Brief → Copy out all of the data word for word. Omit every picture.

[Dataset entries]
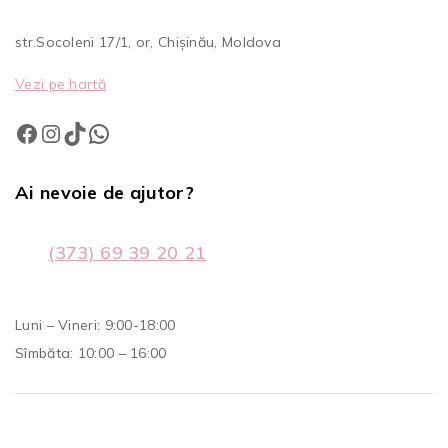
str.Socoleni 17/1, or, Chișinău, Moldova
Vezi pe hartă
Ai nevoie de ajutor?
(373) 69 39 20 21
Luni – Vineri: 9:00-18:00
Sîmbăta: 10:00 – 16:00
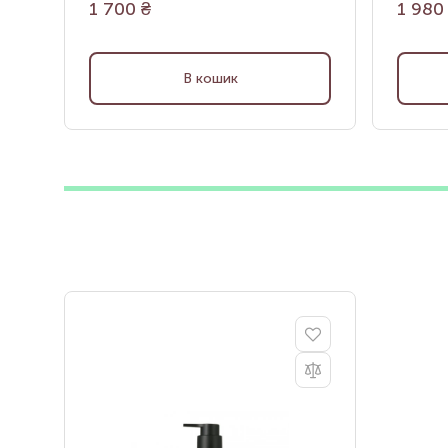
1 700
₴
1 980
В кошик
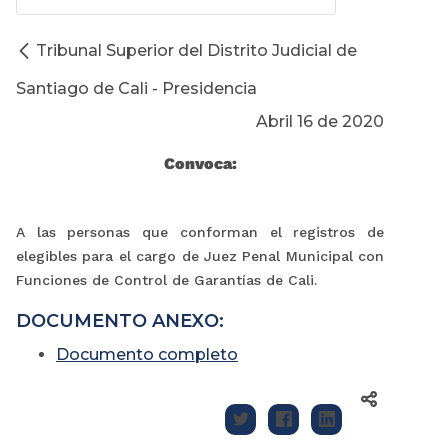
Tribunal Superior del Distrito Judicial de
Santiago de Cali - Presidencia
Abril 16 de 2020
Convoca:
A las personas que conforman el registros de
elegibles para el cargo de Juez Penal Municipal con
Funciones de Control de Garantías de Cali.
DOCUMENTO ANEXO:
Documento completo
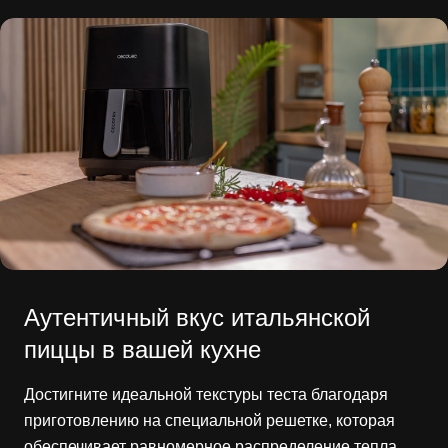
Аутентичный вкус итальянской
пиццы в вашей кухне
Достигните идеальной текстуры теста благодаря
приготовлению на специальной решетке, которая
обеспечивает равномерное распределение тепла.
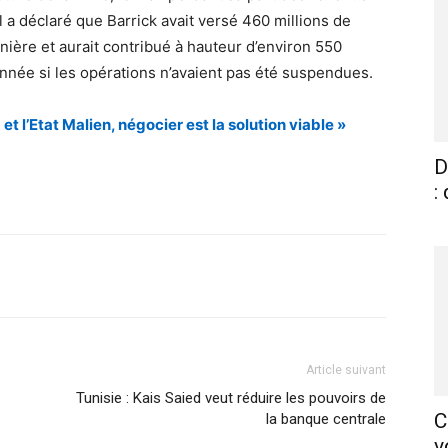
 a déclaré que Barrick avait versé 460 millions de
ière et aurait contribué à hauteur d’environ 550
 année si les opérations n’avaient pas été suspendues.
 et l’Etat Malien, négocier est la solution viable »
D
:
X
Pinterest
WhatsApp
Linkedin
Article suivant
Tunisie : Kais Saied veut réduire les pouvoirs de
C
la banque centrale
v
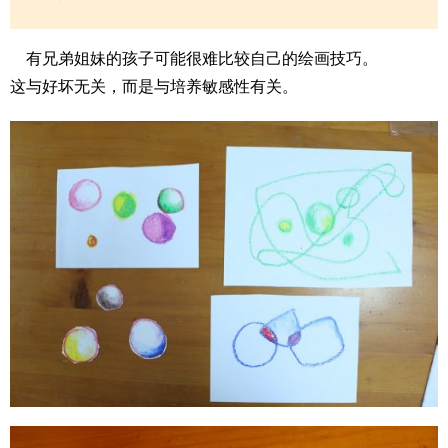
有兄弟姐妹的孩子可能很难比较自己的绘画技巧。
这与好坏无关，而是与培养敏感性有关。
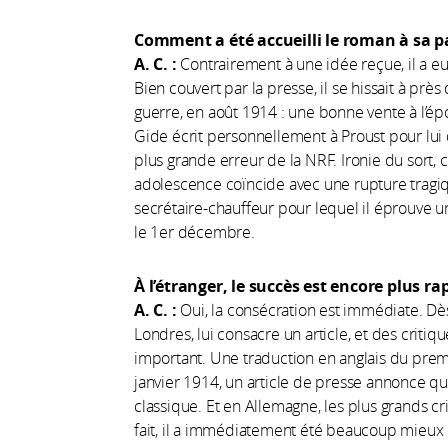
Comment a été accueilli le roman à sa p
A. C. :
Contrairement à une idée reçue, il a e
Bien couvert par la presse, il se hissait à prè
guerre, en août 1914 : une bonne vente à l’é
Gide écrit personnellement à Proust pour lui 
plus grande erreur de la NRF. Ironie du sort, 
adolescence coïncide avec une rupture tragiqu
secrétaire-chauffeur pour lequel il éprouve un
le 1er décembre.
À l’étranger, le succès est encore plus r
A. C. :
Oui, la consécration est immédiate. D
Londres, lui consacre un article, et des critique
important. Une traduction en anglais du premi
janvier 1914, un article de presse annonce que
classique. Et en Allemagne, les plus grands cr
fait, il a immédiatement été beaucoup mieux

Final answer →
str.Socoleni 17/1, or, Chișinău, Moldova
Vezi pe hartă
Ai nevoie de ajutor?
(373) 69 39 20 21
Luni – Vineri: 9:00-18:00
Sîmbăta: 10:00 – 16:00
1 700
₴
1 980
В кошик
Tribunal Superior del Distrito Judicial de
Santiago de Cali - Presidencia
Abril 16 de 2020
Convoca:
A las personas que conforman el registros de
elegibles para el cargo de Juez Penal Municipal con
Funciones de Control de Garantías de Cali.
DOCUMENTO ANEXO:
Documento completo
Аутентичный вкус итальянской
пиццы в вашей кухне
Достигните идеальной текстуры теста благодаря
приготовлению на специальной решетке, которая
обеспечивает равномерное распределение тепла.
 a déclaré que Barrick avait versé 460 millions de
ière et aurait contribué à hauteur d’environ 550
 année si les opérations n’avaient pas été suspendues.
 et l’Etat Malien, négocier est la solution viable »
D
:
X
Pinterest
WhatsApp
Linkedin
Article suivant
Tunisie : Kais Saied veut réduire les pouvoirs de
C
la banque centrale
v
有兄弟姐妹的孩子可能很难比较自己的绘画技巧。
这与好坏无关，而是与培养敏感性有关。
Comment a été accueilli le roman à sa p
A. C. :
Contrairement à une idée reçue, il a e
Bien couvert par la presse, il se hissait à prè
guerre, en août 1914 : une bonne vente à l’é
Gide écrit personnellement à Proust pour lui 
plus grande erreur de la NRF. Ironie du sort, 
adolescence coïncide avec une rupture tragiqu
secrétaire-chauffeur pour lequel il éprouve un
le 1er décembre.
À l’étranger, le succès est encore plus r
A. C. :
Oui, la consécration est immédiate. D
Londres, lui consacre un article, et des critique
important. Une traduction en anglais du premi
janvier 1914, un article de presse annonce que
classique. Et en Allemagne, les plus grands cr
fait, il a immédiatement été beaucoup mieux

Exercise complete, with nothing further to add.